Each system was investigated through MD simulations. After energy minimization, the system was gradually heated in the NPT ensemble from 10 to 300 K over 25 ps. Then, eight-nanosecond MD simulations were conducted in the NPT ensemble with a constant pressure and temperature of 1 atm and 300 K, respectively. Periodic boundary conditions were utilized. An 8 Å cutoff for long-range electrostatic interactions with the partial mesh Ewald (PME) method was simultaneously employed. The SHAKE algorithm was adopted to restrict bonds involving hydrogen atoms, and thus, the time step was set to 2 fs. An Intel(R) Xeon(R) Bronze 3106 CPU and a GeForce RTX 2080Ti GPU were employed to accelerate the process of MD simulations for each system.

3.4.3. Binding Free Energy Calculations

MM-PBSA binding free energy calculations were performed by extracting 100 snapshots of trajectories in the last 1 ns with default parameters assigned. According to the MM-PBSA method, the binding free energies (ΔG_bind) were calculated using Equation (1), in which G_complex, G_rec and G_lig represent the free energies of the complex, receptor, and ligand, respectively.
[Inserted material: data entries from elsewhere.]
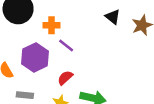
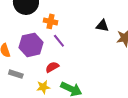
black triangle: (113, 17) -> (102, 26), turned -40

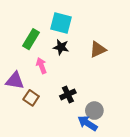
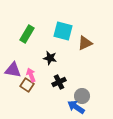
cyan square: (61, 23) -> (63, 31), moved
black star: (61, 47) -> (50, 58), moved
pink arrow: (41, 66) -> (31, 75), moved

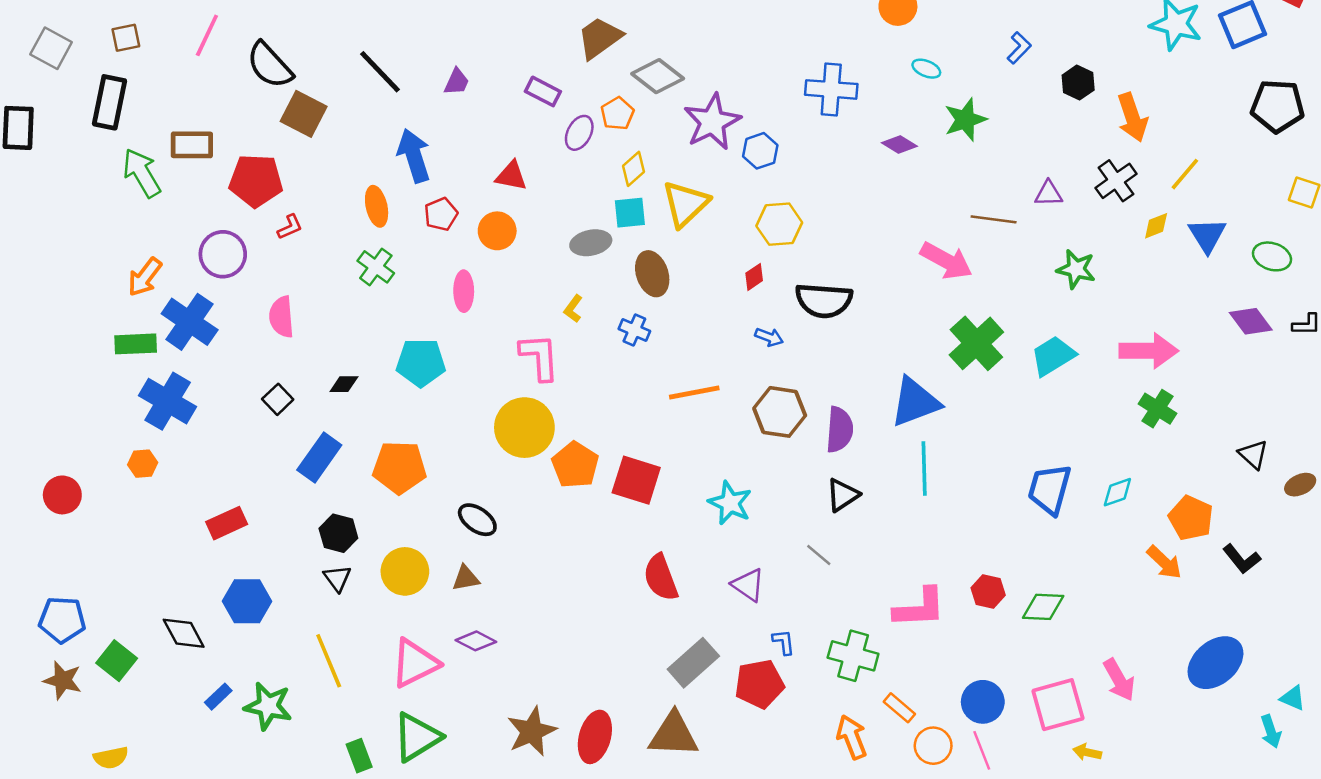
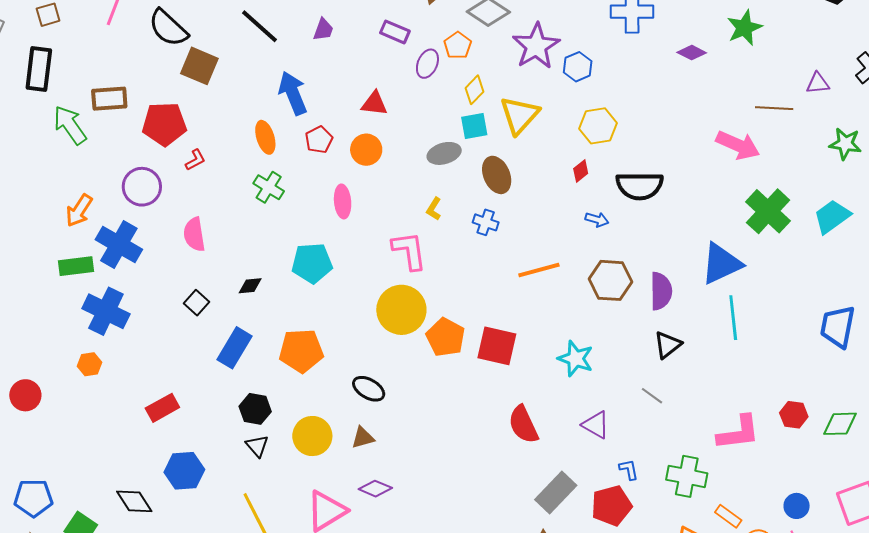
blue circle: (983, 702) -> (797, 506), size x0.7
Each free energy value is calculated as the sum of the MM energy E_MM, the solvation free energy G_solv, and the entropy contribution S, respectively, leading to Equation (2). ΔE_MM represents the gas-phase interaction energy. It is decomposed into E_{MM, complex}, E_{MM, rec}, and E_{MM, lig}. The solvation free energy represents the sum of the electrostatic solvation free energy and nonpolar solvation free energy. The entropy contribution for each system was omitted, since this computational process is extremely time-consuming for large protein–ligand systems.

ΔG_bind = G_complex − G_rec − G_lig

(1)

ΔG_bind = ΔE_MM + ΔG_solv − TΔS

(2)

4. Conclusions

In summary, a series of dihydropyranopyrazole derivatives were designed, synthesized, and evaluated as PDE2 inhibitors with the assistance of molecular docking. The optimal compound is (+)-11h, in which the side chain on the benzene ring connected to the pyran ring is shifted from the 3-position to the 2-position, the chlorine on the side chain is replaced by a trifluoromethoxy group, and the methoxy group is shifted from the 4-position to the 5-position. (+)-11h exhibits potent inhibitory activity against PDE2, with an inhibition rate of 93.6% at 0.5 μM and an IC₅₀ value of 41.5 nM. In addition, (+)-11h has high selectivity against PDE2 compared with several other PDEs. Furthermore, both the molecular docking of PDE2-(+)-11h and energy decomposition reveal that the side chain at position 2 of the compound enters the H-pocket and forms strong hydrophobic interactions with L770/L809/F862, which may contribute to its improved inhibitory activity. The above results may provide insight for further structural optimization of highly potent PDE2 inhibitors and lay the foundation for the use of PDE2 inhibitors in the treatment of AD.